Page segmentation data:
*** Begin section ***

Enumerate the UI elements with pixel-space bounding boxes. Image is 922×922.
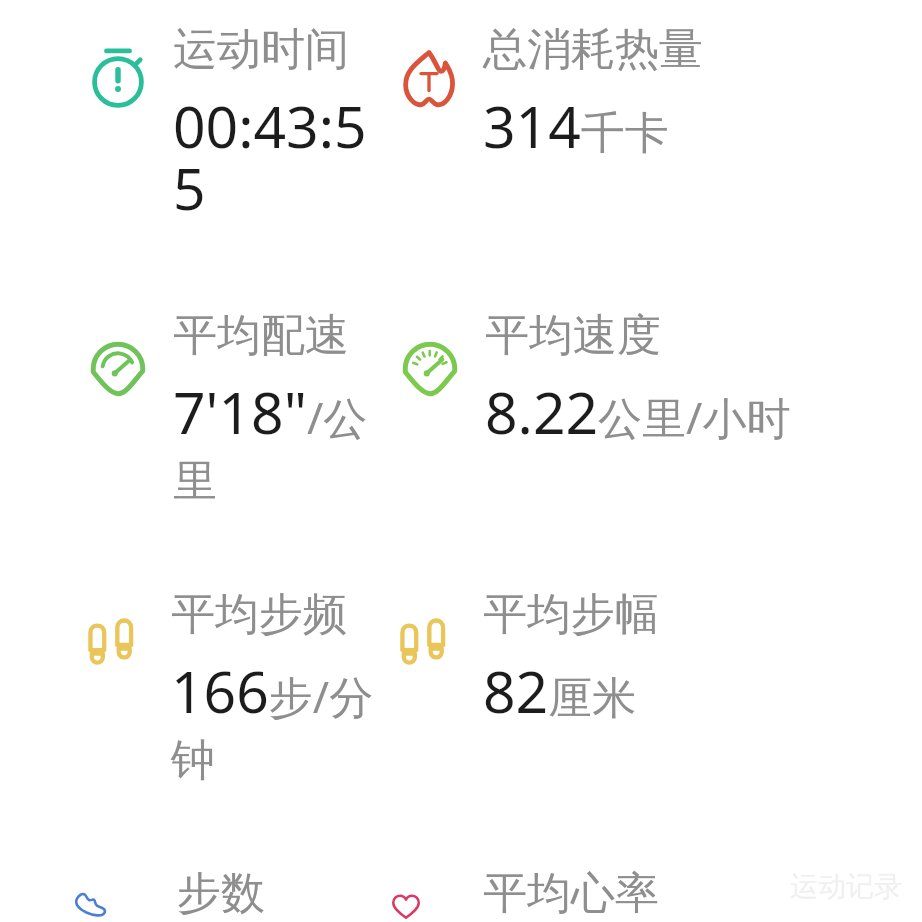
button[interactable]: 平均配速 <box>85 308 385 509</box>
button[interactable]: 运动时间 <box>85 22 385 226</box>
staticText: 平均配速 <box>173 308 349 363</box>
other: 平均步幅 <box>397 613 461 677</box>
staticText: 平均速度 <box>485 308 661 363</box>
staticText: 运动记录 <box>790 869 902 904</box>
staticText: 平均步频 <box>171 587 347 642</box>
button[interactable]: 平均心率 <box>391 866 730 922</box>
staticText: 平均心率 <box>483 866 659 921</box>
other: 平均配速 <box>85 332 151 398</box>
button[interactable]: 平均步频 <box>85 587 385 788</box>
button[interactable]: 总消耗热量 <box>397 22 703 165</box>
other: 平均速度 <box>397 332 463 398</box>
staticText: 314千卡 <box>483 87 669 165</box>
staticText: 166步/分钟 <box>171 652 385 788</box>
button[interactable]: 平均速度 <box>397 308 791 451</box>
staticText: 8.22公里/小时 <box>485 373 791 451</box>
button[interactable]: 平均步幅 <box>397 587 659 730</box>
staticText: 00:43:55 <box>173 87 385 226</box>
other: 步数 <box>73 886 155 922</box>
other: 运动时间 <box>85 44 151 110</box>
staticText: 运动时间 <box>173 22 349 77</box>
other: 总消耗热量 <box>397 48 461 112</box>
staticText: 总消耗热量 <box>483 22 703 77</box>
staticText: 步数 <box>177 866 265 921</box>
staticText: 平均步幅 <box>483 587 659 642</box>
staticText: 7'18"/公里 <box>173 373 385 509</box>
other: 平均步频 <box>85 613 149 677</box>
other: 平均心率 <box>391 892 461 922</box>
button[interactable]: 步数 <box>73 866 385 922</box>
staticText: 82厘米 <box>483 652 637 730</box>
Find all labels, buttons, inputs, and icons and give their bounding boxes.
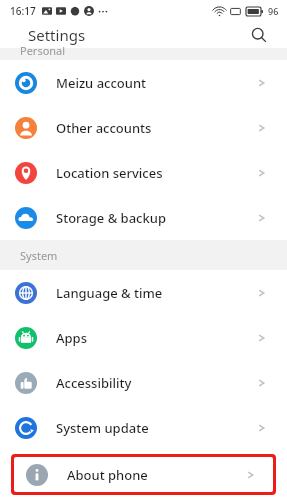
button[interactable]: Language & time	[0, 270, 287, 315]
button[interactable]: Other accounts	[0, 105, 287, 150]
staticText: Apps	[56, 329, 258, 347]
staticText: Other accounts	[56, 119, 258, 137]
staticText: System update	[56, 419, 258, 437]
staticText: Settings	[28, 25, 86, 45]
staticText: Storage & backup	[56, 209, 258, 227]
button[interactable]: System update	[0, 405, 287, 450]
button[interactable]: Storage & backup	[0, 195, 287, 240]
staticText: About phone	[67, 466, 247, 484]
staticText: Meizu account	[56, 74, 258, 92]
staticText: Location services	[56, 164, 258, 182]
button[interactable]: Meizu account	[0, 60, 287, 105]
staticText: Personal	[20, 43, 66, 55]
staticText: 96	[268, 5, 279, 17]
staticText: 16:17	[10, 4, 36, 18]
staticText: Accessibility	[56, 374, 258, 392]
button[interactable]: About phone	[14, 457, 273, 492]
button[interactable]: Location services	[0, 150, 287, 195]
button[interactable]: Apps	[0, 315, 287, 360]
button[interactable]: Accessibility	[0, 360, 287, 405]
button[interactable]: Search	[247, 23, 271, 47]
staticText: System	[20, 248, 58, 263]
staticText: Language & time	[56, 284, 258, 302]
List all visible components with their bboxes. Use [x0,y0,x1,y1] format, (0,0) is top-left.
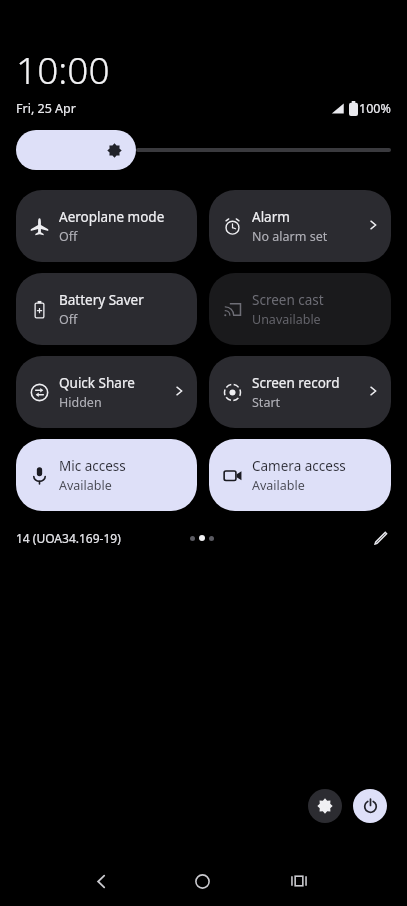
staticText: 10:00 [16,44,110,94]
staticText: Off [59,311,78,328]
staticText: Aeroplane mode [59,208,165,226]
staticText: Quick Share [59,374,135,392]
staticText: Mic access [59,457,126,475]
staticText: 14 (UOA34.169-19) [16,530,121,546]
button[interactable]: Screen record [209,356,391,428]
button[interactable]: Edit tiles [367,525,393,551]
button[interactable]: Screen cast [209,273,391,345]
staticText: Fri, 25 Apr [16,100,76,117]
staticText: Unavailable [252,311,321,328]
button[interactable]: Mic access [16,439,197,511]
staticText: Off [59,228,78,245]
staticText: Battery Saver [59,291,144,309]
staticText: Start [252,394,281,411]
button[interactable]: Back [83,863,119,899]
staticText: No alarm set [252,228,328,245]
staticText: Screen cast [252,291,324,309]
button[interactable]: Power [353,789,387,823]
staticText: Available [59,477,112,494]
button[interactable]: Brightness [16,130,391,170]
button[interactable]: Battery Saver [16,273,197,345]
staticText: Hidden [59,394,102,411]
staticText: Available [252,477,305,494]
staticText: 100% [359,100,391,117]
button[interactable]: Alarm [209,190,391,262]
staticText: Camera access [252,457,346,475]
button[interactable]: Camera access [209,439,391,511]
staticText: Alarm [252,208,290,226]
button[interactable]: Home [184,863,220,899]
button[interactable]: Recent apps [281,863,317,899]
button[interactable]: Aeroplane mode [16,190,197,262]
button[interactable]: Quick Share [16,356,197,428]
button[interactable]: Settings [308,789,342,823]
staticText: Screen record [252,374,340,392]
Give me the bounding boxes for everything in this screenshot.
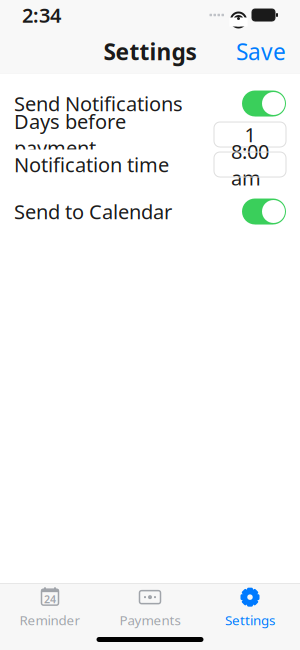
staticText: Send to Calendar bbox=[14, 198, 172, 225]
staticText: Notification time bbox=[14, 151, 169, 178]
staticText: Save bbox=[236, 36, 286, 66]
button[interactable]: Days before payment bbox=[0, 120, 300, 150]
button[interactable]: Save bbox=[222, 26, 300, 76]
staticText: Days before payment bbox=[14, 108, 126, 161]
button[interactable]: Settings bbox=[200, 580, 300, 633]
button[interactable]: Payments bbox=[100, 580, 200, 633]
staticText: Reminder bbox=[20, 611, 80, 629]
staticText: 24 bbox=[44, 592, 56, 606]
staticText: Settings bbox=[225, 611, 275, 629]
staticText: Payments bbox=[120, 611, 180, 629]
staticText: 1 bbox=[244, 121, 256, 148]
staticText: Settings bbox=[104, 36, 196, 66]
button[interactable]: Send to Calendar bbox=[0, 196, 300, 228]
staticText: 8:00 am bbox=[231, 138, 269, 191]
button[interactable]: Notification time bbox=[0, 150, 300, 180]
button[interactable]: Send Notifications bbox=[0, 88, 300, 120]
staticText: 2:34 bbox=[22, 2, 61, 28]
staticText: Send Notifications bbox=[14, 90, 183, 117]
button[interactable]: 24 bbox=[0, 580, 100, 633]
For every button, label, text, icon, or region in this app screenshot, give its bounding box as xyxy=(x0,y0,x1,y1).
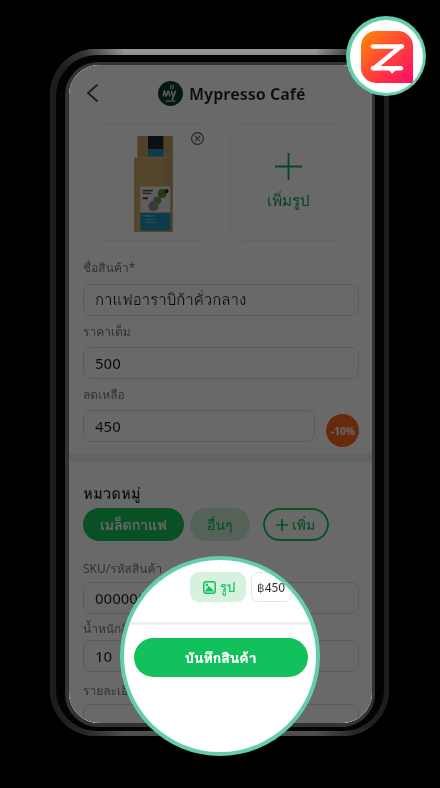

*** End section ***

### WHAT IS REQUIRED:
In the data above, the line containing "Give me the" and all lines after it are to be reproduced exactly, leaving out the pictures.

### RESPONSE BELOW:
Give me the bounding boxes for everything in this screenshot.
staticText: Send to Calendar bbox=[14, 198, 172, 225]
staticText: Notification time bbox=[14, 151, 169, 178]
staticText: Save bbox=[236, 36, 286, 66]
button[interactable]: Days before payment bbox=[0, 120, 300, 150]
button[interactable]: Save bbox=[222, 26, 300, 76]
staticText: Days before payment bbox=[14, 108, 126, 161]
button[interactable]: Settings bbox=[200, 580, 300, 633]
button[interactable]: Payments bbox=[100, 580, 200, 633]
staticText: Reminder bbox=[20, 611, 80, 629]
staticText: 24 bbox=[44, 592, 56, 606]
staticText: Settings bbox=[225, 611, 275, 629]
staticText: Payments bbox=[120, 611, 180, 629]
staticText: 1 bbox=[244, 121, 256, 148]
staticText: Settings bbox=[104, 36, 196, 66]
button[interactable]: Send to Calendar bbox=[0, 196, 300, 228]
staticText: 8:00 am bbox=[231, 138, 269, 191]
button[interactable]: Notification time bbox=[0, 150, 300, 180]
button[interactable]: Send Notifications bbox=[0, 88, 300, 120]
staticText: 2:34 bbox=[22, 2, 61, 28]
staticText: Send Notifications bbox=[14, 90, 183, 117]
button[interactable]: 24 bbox=[0, 580, 100, 633]
For every button, label, text, icon, or region in this app screenshot, give its bounding box as xyxy=(x0,y0,x1,y1).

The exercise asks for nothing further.